I then click no Change and on the C: drive which is partitioned, under Custom size and (for the C: drive which is partitioned) I have 16 MB for each partition.
Under the D: drive (which I failed to mentioned) I have it set as "none" -
I should have written this out for you the first time around to make it clear what I was driving at. Now hopefully getting a better picture of things, you can give me some advice.
I've had it set this way going 9 months and have had no problem. The reason I brought this up was because of the amount of Memory showing in the Task Manager under Performance that is remaining (showing right now at about 4.6 Gigs). I looked into this System Performance and was wondering whether adjusting the virtual memory would do anything. Obviously it won't.
Also, do you think with that amount of memory (which being shown in Task Manager) that is left after what I have up all that I need to work now, is sufficient or would you think it's time to be adding more memory. I should add again in Task Manager under Process it shows 70% being used. Remember, this is an ASUS Rogue Laptop.
Thanks for the replies.
 

Ralston18

Titan
Moderator
I would say sufficient to provide a direct answer.

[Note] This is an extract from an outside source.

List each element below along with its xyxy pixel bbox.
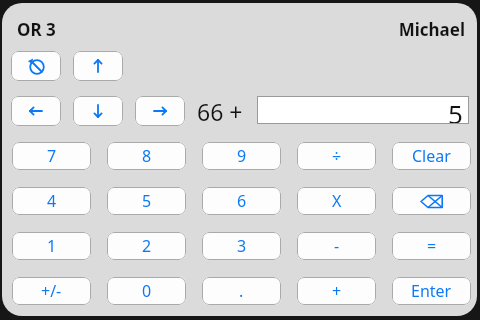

You have 16 GB physical RAM and only about 3/4's of it being used....

Open Resource Monitor and go to the Memory tab. See what processes are using memory and how much memory each process is using.

Take a close look at Physical Memory graph the bottom of the window.

Very much suspect that adding more virtual memory space is not meaningful per se as the existing virtual memory space may not be fully being used.

Yes you could add more virtual memory but there will likely be some trade-offs involved.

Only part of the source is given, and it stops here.